1-Nearest Neighbor Mechanism-of-Action Assignment
We perform 1-Nearest Neighbor classification as in Ljosa et al. (2013). First, all of the embeddings for a treatment on a plate are averaged and then the median across the three plates is used to create a single embedding for the treatment. To determine the distance between embeddings, we use the cosine distance. To compare with previous results, we eliminate any match to the same compound (Not-Same-Compound or NSC). We also extend the analysis to include not matching anything on the same batch (Not-Same-Compound-or-Batch or NSCB).
Visualization of Embeddings
To create a single embedding for each image, we take the mean of all cell embeddings within the image. We then compute the pairwise distance matrix of images using the cosine metric. This distance matrix is then transformed into a two dimensional representation with tSNE on the default settings of Scikit-Learn (Pedregosa et al. 2011).
DMSO Mock-Treatments
To create mock-treatments, we select the DMSO well that is in the same row as the treatment and take the mean of all of the cell measurements. Since we did not have access to the well-level measurements from Singh et al. (2014a) and Pawlowksi et al. (2016), the were excluded from this analysis, and we used the Means approach of Ljosa et al. (2013) instead. All concentrations of the compound are in the same row and thus receive the same mock-treatment, but they will not be matched by either NSC or NSCB. The 1-NN classification is then computed as above.
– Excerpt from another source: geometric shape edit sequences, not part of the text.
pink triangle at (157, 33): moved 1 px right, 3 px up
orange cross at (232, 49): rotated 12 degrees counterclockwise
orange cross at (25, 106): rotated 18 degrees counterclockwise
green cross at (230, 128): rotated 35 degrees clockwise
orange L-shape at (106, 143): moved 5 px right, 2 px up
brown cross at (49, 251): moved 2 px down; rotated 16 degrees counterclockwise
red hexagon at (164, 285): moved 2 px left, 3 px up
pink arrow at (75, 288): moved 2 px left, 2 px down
The odds for random chance are calculated as follows. The number of correct by random chance is calculated using the fraction correct based on random matching of MOA multiplied by the total number of treatments. The number of incorrect by random chance is the total number of treatments minus the number of correct by random chance, and the odds are correct/incorrect.
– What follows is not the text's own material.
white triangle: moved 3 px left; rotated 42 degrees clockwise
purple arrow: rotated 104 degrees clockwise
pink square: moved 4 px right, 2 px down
Mixed Effect Model of Batch Variation
To compute the contribution of batch to the embeddings, we restrict our analysis to the negative controls, and we calculate a mixed effect model using the “lmer” function in the “arm” package (Gelman and Hill 2007). The model was fit with batch as a fixed effect and a unique identifier for the image as the random effect.
Dose-Response Distance
Although we compute our own nuclei centers as above, we restrict the analysis to compounds that were defined in Ljosa et al. (2013) but extend to all concentrations rather than just the concentrations defined as active. We perform Typical Variation Normalization and compute the distance to each cell using the euclidean distance to the center of the DMSO negative controls. The distance for each image is then the mean of all of its cell distances.
Acknowledgements
We would like to thank members of the Google Accelerated Science team for their thoughtful discussion and feedback on early drafts of this paper, in particular Geoff Davis, Michelle Dimon, Steven Kearnes, Jason Miller, Philip Nelson, Annalisa Pawlosky, Patrick Riley, and Samuel Yang.
We would also like to thank Anne Carpenter, Neil Carragher, Nick Pawlowski, and Shantanu Singh for their generous aid in understanding the BBBC021 dataset and helpful discussion of their analyses.